Toutefois, plus qu'à l'étranger, c'est au sein de la société et de la classe politique allemande qu'il pourrait y avoir les résistances les plus fortes, alors même que la coalition gouvernementale est étiquetée de gauche. Or, une partie des sociaux-démocrates et surtout des écologistes sont connus pour leur tradition pacifiste, même si celle-ci a déjà largement été infléchie depuis le début du conflit en Ukraine.
>> Lire : L'Allemagne va renforcer son armée en faisant une entorse à sa Constitution
Libéraliser les exportations d'armes
Les tensions qui pourraient apparaître au sein de la coalition portent moins sur l'idée générale que l'Allemagne devrait prendre plus de responsabilités en Europe, y compris sur le plan militaire, que sur le commerce d'armements. Car lundi, la ministre de la Défense a également appelé à assouplir les règles sur les exportations d'armes pour favoriser les investissements. "Quel partenaire va investir avec nous sur des projets militaires s'il doit redouter que l'Allemagne empêche ensuite les exportations de ces projets?", a-t-elle argué.

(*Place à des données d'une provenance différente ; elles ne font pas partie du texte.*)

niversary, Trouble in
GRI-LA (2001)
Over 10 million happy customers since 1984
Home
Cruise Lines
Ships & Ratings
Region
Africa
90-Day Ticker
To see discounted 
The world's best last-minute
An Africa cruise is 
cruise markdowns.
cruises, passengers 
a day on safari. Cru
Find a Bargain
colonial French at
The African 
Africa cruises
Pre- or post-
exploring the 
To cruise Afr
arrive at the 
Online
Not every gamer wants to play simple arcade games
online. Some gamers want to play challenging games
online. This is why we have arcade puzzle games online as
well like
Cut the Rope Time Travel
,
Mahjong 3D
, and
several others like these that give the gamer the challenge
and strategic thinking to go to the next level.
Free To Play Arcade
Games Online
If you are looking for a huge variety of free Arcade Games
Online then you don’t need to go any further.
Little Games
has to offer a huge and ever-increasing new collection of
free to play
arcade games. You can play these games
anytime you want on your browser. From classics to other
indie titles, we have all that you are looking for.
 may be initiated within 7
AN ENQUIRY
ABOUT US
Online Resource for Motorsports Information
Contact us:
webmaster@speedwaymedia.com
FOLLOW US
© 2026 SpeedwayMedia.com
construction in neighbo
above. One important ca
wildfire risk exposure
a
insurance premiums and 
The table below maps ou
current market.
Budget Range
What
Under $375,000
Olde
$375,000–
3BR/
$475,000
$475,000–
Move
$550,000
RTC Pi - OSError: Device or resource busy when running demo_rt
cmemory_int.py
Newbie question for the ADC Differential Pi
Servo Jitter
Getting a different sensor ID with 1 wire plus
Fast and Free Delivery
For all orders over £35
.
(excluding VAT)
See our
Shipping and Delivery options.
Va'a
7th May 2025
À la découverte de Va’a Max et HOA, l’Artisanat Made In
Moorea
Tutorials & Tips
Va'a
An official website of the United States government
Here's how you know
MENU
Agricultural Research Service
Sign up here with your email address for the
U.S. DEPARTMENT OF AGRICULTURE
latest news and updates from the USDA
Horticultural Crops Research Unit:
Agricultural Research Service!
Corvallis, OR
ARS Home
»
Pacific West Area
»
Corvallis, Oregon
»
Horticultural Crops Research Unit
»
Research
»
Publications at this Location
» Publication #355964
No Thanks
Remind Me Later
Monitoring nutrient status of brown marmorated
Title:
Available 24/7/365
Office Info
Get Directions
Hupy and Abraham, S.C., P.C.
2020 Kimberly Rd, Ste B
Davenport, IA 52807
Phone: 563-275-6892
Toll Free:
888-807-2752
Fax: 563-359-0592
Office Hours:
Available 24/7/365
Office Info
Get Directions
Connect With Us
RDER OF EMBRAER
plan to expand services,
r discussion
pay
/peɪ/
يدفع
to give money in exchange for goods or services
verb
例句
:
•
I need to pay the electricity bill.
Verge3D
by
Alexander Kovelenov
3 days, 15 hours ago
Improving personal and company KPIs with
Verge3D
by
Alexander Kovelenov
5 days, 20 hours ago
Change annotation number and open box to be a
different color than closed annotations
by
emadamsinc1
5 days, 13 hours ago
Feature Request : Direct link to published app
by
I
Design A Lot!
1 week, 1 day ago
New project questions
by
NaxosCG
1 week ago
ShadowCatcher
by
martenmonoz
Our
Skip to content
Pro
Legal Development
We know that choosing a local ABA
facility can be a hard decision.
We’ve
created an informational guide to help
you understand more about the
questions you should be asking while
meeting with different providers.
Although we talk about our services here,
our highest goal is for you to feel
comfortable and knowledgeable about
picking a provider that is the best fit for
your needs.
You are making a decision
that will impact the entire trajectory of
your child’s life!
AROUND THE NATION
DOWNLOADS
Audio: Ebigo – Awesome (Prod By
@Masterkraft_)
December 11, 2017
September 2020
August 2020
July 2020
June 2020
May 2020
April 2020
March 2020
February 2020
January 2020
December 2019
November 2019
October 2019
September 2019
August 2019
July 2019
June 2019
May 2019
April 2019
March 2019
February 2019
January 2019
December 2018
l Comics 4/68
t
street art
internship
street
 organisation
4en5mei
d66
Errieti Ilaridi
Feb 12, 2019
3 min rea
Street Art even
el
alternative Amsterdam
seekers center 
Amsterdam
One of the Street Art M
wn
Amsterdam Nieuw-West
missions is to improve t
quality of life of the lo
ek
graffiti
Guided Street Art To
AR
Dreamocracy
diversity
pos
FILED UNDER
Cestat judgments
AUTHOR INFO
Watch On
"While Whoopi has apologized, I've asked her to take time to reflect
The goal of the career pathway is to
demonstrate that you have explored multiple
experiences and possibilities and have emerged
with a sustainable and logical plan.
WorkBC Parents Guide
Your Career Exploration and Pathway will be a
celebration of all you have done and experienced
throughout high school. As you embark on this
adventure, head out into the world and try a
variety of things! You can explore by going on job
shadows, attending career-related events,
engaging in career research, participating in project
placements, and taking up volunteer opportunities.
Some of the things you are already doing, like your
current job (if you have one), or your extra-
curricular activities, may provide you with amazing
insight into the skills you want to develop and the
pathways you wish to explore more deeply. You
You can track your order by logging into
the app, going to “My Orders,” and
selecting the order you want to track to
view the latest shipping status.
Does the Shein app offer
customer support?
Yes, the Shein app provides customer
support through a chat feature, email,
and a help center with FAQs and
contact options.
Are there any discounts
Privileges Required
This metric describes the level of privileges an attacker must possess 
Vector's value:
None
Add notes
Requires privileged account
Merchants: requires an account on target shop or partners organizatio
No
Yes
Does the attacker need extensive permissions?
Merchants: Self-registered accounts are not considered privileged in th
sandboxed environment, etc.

Cependant, le contrat de coalition - qui établit la feuille de route du gouvernement - stipule clairement l'objectif de réglementer davantage les exportations d'armes. Cette ligne a été imposée par l'aile gauche du SPD et par les Verts lors des négociations. Par conséquent, cette velléité de la ministre sociale-démocrate a immédiatement fait réagir sa coprésidente Saskia Esken, qui a réclamé l'ouverture de discussions au sein du parti et au Parlement.
Ligne rouge pour les Verts
De plus, c'est le ministère de l'Economie, tenu par l'écologiste Robert Habeck, qui travaille actuellement sur une loi pour durcir les normes en matière d'exportations d'armes. Et le ministre a aussi immédiatement réagi: "plutôt que de demander des règles plus souples, nous devons être au contraire plus exigeants sur les valeurs et bien suivre les règles qui empêchent de livrer des armes à des pays qui ne respecteraient pas les droits humains", a-t-il déclaré.
>> Voir aussi : Le chancelier allemand Olaf Scholz éclipsé par ses ministres écologistes
Depuis février, les écologistes allemands ont déjà fait beaucoup de concessions vis-à-vis de leur traditionnelle ligne anti-militariste, jusqu'à soutenir et même réclamer des livraisons d'armes à l'Ukraine. Cautionner une libéralisation sans discernement des exportations d'armes serait sûrement une ligne rouge pour un parti qui a déjà bien malmené sa base.